N Compile Per-batch (200 inputs)
1,000 2.9 ms 283 μs
5,000 13.9 ms 289 μs
10,000 29.1 ms 284 μs
13,000 38.1 ms 298 μs
≥ 14,000 construction fails n/a

Two findings:

  1. Runtime is essentially flat across the working range. 13× more patterns produces only a 5% rise in per-batch time. The union DFA pays per byte of input, not per pattern, once it's been built. Compile time grows linearly at ~3 μs per pattern.

  2. A hard ceiling at N ≈ 13,500 for these patterns. new RE2.Set(...) throws Error: RE2.Set could not be compiled. above that threshold. The cause is RE2::Options::max_mem — the default 8 MiB DFA memory limit. Adversarial patterns (no shared structure) blow the budget. For patterns with shared structure (Shape 4's domain blocklist), the ceiling is much higher — Shape 4's 2,000 patterns compile easily and could likely scale to many more.

The ceiling is not algorithmic; it is the default-configuration cap on the DFA's working memory.

What this means for FilteredRE2

The original framing in #232 — "FilteredRE2 greatly improves the performance on large strings when multiple regular expressions should be matched" — is true relative to looping individual RE2 instances. But it is largely already-delivered by RE2.Set, which has shipped since 1.23.0 and which the benchmarks above show is dramatically faster than alternatives across every shape tested.

The remaining theoretical wins for FilteredRE2 over RE2.Set are narrow:

  • N above RE2.Set's max_mem ceiling. With unique-prefix patterns and the 8 MiB default, that's ~13,500 patterns. With shared-structure patterns it can be much higher. The Aho-Corasick prefilter scales linearly with atom-count and would absorb this case, but at the cost of running surviving patterns through individual RE2 instances (paying the loop cost surfaced in Shapes 1 and 4) for verification.
  • FirstMatch semantics with selective prefilters. RE2.Set always does a full DFA pass; FilteredRE2 can short-circuit at first prefilter hit. Untested here — would need a fourth bench shape — but the upside is bounded because RE2.Set's pass is already cheap in absolute terms (microseconds, not milliseconds).

A cheaper alternative — maxMem on RE2.Set (shipped)
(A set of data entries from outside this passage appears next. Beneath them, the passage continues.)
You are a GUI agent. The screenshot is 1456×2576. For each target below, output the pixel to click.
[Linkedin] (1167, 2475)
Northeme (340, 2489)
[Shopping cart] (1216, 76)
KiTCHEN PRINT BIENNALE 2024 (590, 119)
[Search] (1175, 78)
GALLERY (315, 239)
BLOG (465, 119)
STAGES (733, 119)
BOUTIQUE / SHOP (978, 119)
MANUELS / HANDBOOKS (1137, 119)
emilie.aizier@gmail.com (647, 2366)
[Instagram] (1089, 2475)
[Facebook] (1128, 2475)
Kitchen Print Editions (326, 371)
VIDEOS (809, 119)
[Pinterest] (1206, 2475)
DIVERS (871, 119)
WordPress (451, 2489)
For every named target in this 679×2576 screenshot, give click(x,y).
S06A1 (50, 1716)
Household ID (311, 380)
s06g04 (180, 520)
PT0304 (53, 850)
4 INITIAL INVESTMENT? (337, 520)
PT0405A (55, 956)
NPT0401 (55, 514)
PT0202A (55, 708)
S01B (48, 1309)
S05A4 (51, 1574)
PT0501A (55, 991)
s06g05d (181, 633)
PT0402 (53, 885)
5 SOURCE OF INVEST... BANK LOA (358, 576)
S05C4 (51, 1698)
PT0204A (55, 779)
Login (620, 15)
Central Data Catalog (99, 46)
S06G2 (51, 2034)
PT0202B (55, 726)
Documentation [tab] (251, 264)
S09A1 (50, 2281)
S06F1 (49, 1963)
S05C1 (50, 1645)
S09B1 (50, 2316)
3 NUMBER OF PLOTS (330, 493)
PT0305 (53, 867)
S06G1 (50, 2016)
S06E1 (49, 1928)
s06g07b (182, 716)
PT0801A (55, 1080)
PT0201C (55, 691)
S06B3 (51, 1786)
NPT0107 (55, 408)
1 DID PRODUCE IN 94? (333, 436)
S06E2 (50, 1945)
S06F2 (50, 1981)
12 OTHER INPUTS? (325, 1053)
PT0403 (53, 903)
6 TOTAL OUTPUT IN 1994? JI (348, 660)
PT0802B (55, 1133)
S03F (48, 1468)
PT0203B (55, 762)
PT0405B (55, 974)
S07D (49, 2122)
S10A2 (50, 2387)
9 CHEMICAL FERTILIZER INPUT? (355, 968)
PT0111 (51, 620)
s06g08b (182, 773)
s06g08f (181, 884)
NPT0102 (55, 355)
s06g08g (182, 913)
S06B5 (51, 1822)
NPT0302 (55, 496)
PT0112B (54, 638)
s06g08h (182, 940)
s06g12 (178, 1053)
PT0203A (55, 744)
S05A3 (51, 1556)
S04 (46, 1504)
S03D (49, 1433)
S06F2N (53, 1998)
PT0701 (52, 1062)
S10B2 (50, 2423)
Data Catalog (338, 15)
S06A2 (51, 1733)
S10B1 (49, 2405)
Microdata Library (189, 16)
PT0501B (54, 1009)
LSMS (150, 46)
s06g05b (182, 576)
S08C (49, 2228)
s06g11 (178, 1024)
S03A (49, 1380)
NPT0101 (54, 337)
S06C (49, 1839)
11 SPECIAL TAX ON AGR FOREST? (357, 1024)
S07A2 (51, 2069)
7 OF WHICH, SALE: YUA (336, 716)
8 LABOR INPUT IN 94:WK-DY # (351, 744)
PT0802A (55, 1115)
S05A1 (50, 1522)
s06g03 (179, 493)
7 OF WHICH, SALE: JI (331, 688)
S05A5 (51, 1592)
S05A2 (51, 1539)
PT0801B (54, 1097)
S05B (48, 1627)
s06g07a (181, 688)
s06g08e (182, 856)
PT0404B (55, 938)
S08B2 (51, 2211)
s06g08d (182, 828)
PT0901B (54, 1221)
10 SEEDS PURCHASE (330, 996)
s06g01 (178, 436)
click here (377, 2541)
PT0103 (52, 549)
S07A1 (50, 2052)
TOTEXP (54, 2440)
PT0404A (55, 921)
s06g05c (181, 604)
The Shape 5 ceiling is a configuration limit, not an algorithmic one. RE2's RE2::Options::set_max_mem(int64_t) controls the DFA memory budget; node-re2 exposes it as a constructor option:

const set = new RE2.Set(patterns, {maxMem: 64 * 1024 * 1024});
set.maxMem; // 67108864

maxMem is a positive integer (bytes). Default is 8 MiB (8 << 20). Raising it pushes the ceiling from ~13,500 random-prefix patterns to ~100,000 or more, absorbing the bulk of FilteredRE2's would-be users with a one-line C++ change instead of an Aho-Corasick implementation.

Decision

  • FilteredRE2 parked in the project queue. The headline motivation is delivered by RE2.Set; the maxMem option absorbs the remaining niche.
  • Keep FilteredRE2 documented as a next-resort tool for users beyond the extended-maxMem ceiling. That population is small and largely overlaps with specialized engines like Vectorscan — see discussions/#218 for the broader engine-survey direction.

Reproducing

git clone --recursive https://github.com/uhop/node-re2.git
cd node-re2
npm install
npx nano-bench bench/filtered-rules.mjs
npx nano-bench bench/filtered-many.mjs
npx nano-bench bench/filtered-scale.mjs

Numbers in this page were collected on Node.js 26.1.0, Linux x86-64. Absolute milliseconds will vary with hardware; the relative rankings should be stable on any modern system.